Well, it turns out that prompting AI is an art, one that I have not yet mastered. My prompt did not generate the yes-or-no answer I was hoping for.
Instead, AI21.com wrote a news story about a Jewish cat calendar, created by a “Florida-based seller, who bills herself as ‘The Jewish Cats Lady,’ ” which becomes the target of animal rights activists who launch a petition on Change.org calling on Amazon to stop selling the calendar.
“As of midday Wednesday, the petition had collected 3,642 signatures, with a goal of 5,000,” the AI wrote, plausibly if fictitiously.
The artificial text continues: “‘This calendar promotes and supports animal cruelty,’ the petition reads. ‘Animals are not ours to use and abuse in any way for our own selfish needs. Please stop promoting and selling this calendar or any other product that involves animals being used for human entertainment.’”
The AI clearly captured the rhythm and format of a Jewish newspaper story.
“‘Anyone who supports Jewish Cats Calendar is supporting animal abuse,’ said Rachel Hirschfeld, a Florida resident who launched the petition.
“‘This calendar is just another example of how the Jewish community is not sensitive to animal suffering,’ she said.”
Remember: This petition, and this quote, is fictional, invented by a computer program.
And the lack of common sense endemic to this generation of AI programs was evident a few paragraphs later in the story, when it described the contents of the calendar:
“Most of the photos are of kittens. In June, for a page titled “Roosters,” [the calendar’s creator] features a photo of two baby chicks.

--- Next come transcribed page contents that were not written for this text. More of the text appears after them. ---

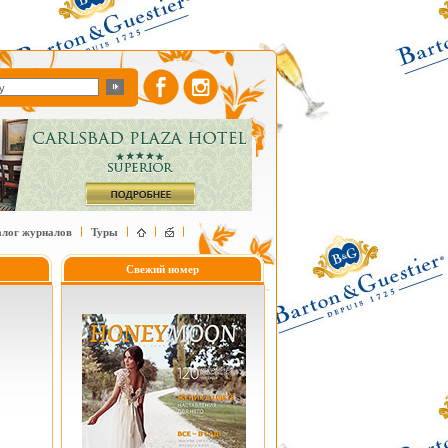
алог журналов
Туры
Свежий номер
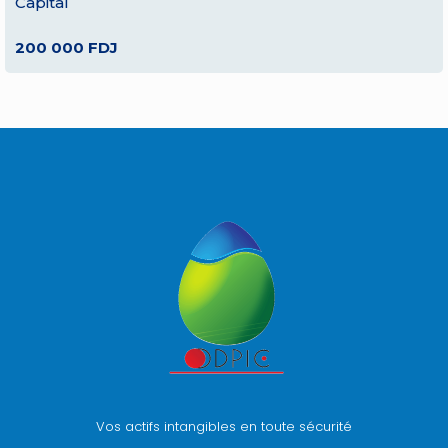
Capital
200 000 FDJ
Vos actifs intangibles en toute sécurité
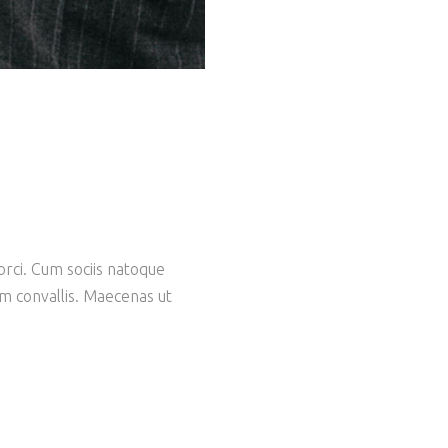
orci. Cum sociis natoque
am convallis. Maecenas ut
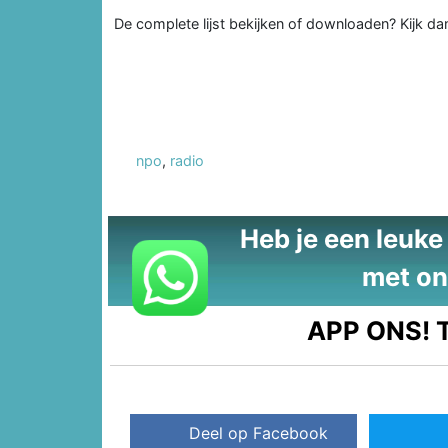
De complete lijst bekijken of downloaden? Kijk d
npo
,
radio
Heb je een leuke t
met on
APP ONS!
T
Deel op Facebook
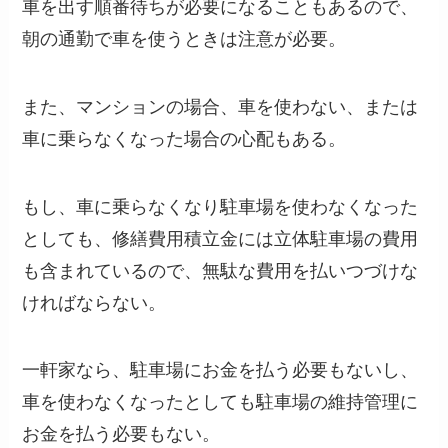
車を出す順番待ちが必要になることもあるので、
朝の通勤で車を使うときは注意が必要。
また、マンションの場合、車を使わない、または
車に乗らなくなった場合の心配もある。
もし、車に乗らなくなり駐車場を使わなくなった
としても、修繕費用積立金には立体駐車場の費用
も含まれているので、無駄な費用を払いつづけな
ければならない。
一軒家なら、駐車場にお金を払う必要もないし、
車を使わなくなったとしても駐車場の維持管理に
お金を払う必要もない。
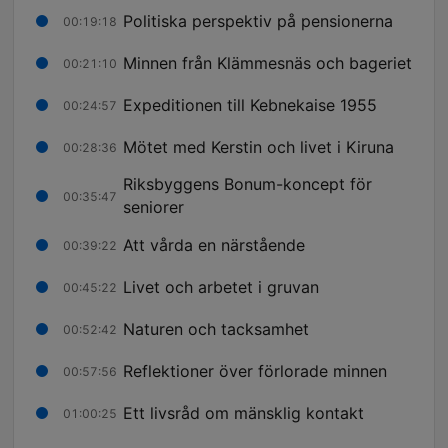
Politiska perspektiv på pensionerna
00:19:18
Minnen från Klämmesnäs och bageriet
00:21:10
Expeditionen till Kebnekaise 1955
00:24:57
Mötet med Kerstin och livet i Kiruna
00:28:36
Riksbyggens Bonum-koncept för
00:35:47
seniorer
Att vårda en närstående
00:39:22
Livet och arbetet i gruvan
00:45:22
Naturen och tacksamhet
00:52:42
Reflektioner över förlorade minnen
00:57:56
Ett livsråd om mänsklig kontakt
01:00:25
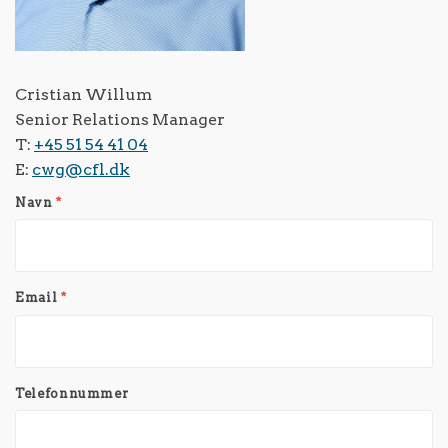
Cristian Willum
Senior Relations Manager
T:
+45 51 54 41 04
E:
cwg@cfl.dk
Navn
*
Email
*
Telefonnummer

“In a section titled “Kittens,” she includes a photo of a German Shepherd puppy, with the caption ‘My German Shepherd Puppy.’”
But the AI recovered from that snafu, with another fictional quote from the (presumably) fictional animal rights activist: “It’s a shame that Amazon is carrying such a product,” said Hirschfeld. “We are not asking for a ban on calendars, we are asking that they stop selling Jewish Cats Calendar.”
In a perfect final touch, the AI credited the story to JewishJournal.com, reprinting the standard footer of articles in the Los Angeles Jewish paper’s website.
As of this writing, I have not yet heard back from Facebook.
I can, however, assure you that the 5782 Jewish Cats Calendar includes no photos of puppies or baby chicks, and involved minimal cruelty to animals.
Larry Yudelson is the Jewish Standard’s associate editor.